The system actually outlived Viaweb by decades, and I suspect still uses Scheme for a lot, especially for the necessarily complex backend.

(Half the problem for Scheme uptake was that most students only saw it school, as presented by a CS professor in an intro class, and then they did annoying homework, so they hoped never to use it again. They should've seen what we did with it, making it fly in ways that a CS professor wouldn't in first-year classes, compared to how it would've been done in other languages at the time.)

> One way we used macros was to generate Html. There is a very natural fit between macros and Html, because Html is a prefix notation like Lisp, and Html is recursive like Lisp. So we had macro calls within macro calls, generating the most complicated Html, and it was all still very manageable.
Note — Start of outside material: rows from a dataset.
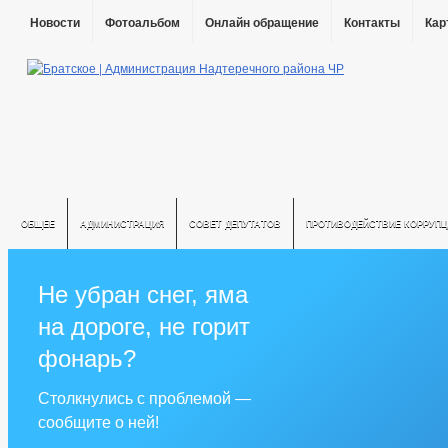
Новости
Фотоальбом
Онлайн обращение
Контакты
Кар
ОБЩЕЕ
АДМИНИСТРАЦИЯ
СОВЕТ ДЕПУТАТОВ
ПРОТИВОДЕЙСТВИЕ КОРРУПЦ
Не убран снег, яма
на дороге, не горит
фонарь?
Столкнулись с проблемой —
сообщите о ней!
We just used lists and functions for HTML. And often with quasiquote, when we wanted to splice "dynamic" bits into a substantial chunk of "static".

I didn't try to use macros for HTML until a decade after this talk. I liked the simple DSL, and leaning on buffered I/O ports and string ports, but nobody else seemed to like it as much as I did (maybe because they didn't have a prolific colleague doing 10x code-writing in a rather more delicate way of generating HTML):

https://www.neilvandyke.org/racket/html-template/

(Don't look at the code, though. I wrote it before Racket got submodules, which are great if you have a strict, non-CL-ish module system and syntax extension mechanism that otherwise make some things much harder than in CL. I have a TODO note in there to refactor it with submodules, but I had to redirect my time towards other languages, for reasons having nothing to do with language merit.)

gwern 7 hours ago

Anyone know how redundant this is with the pg essays on his website? Not sure I've seen much about 'Rtml' or other technical details of Viaweb before.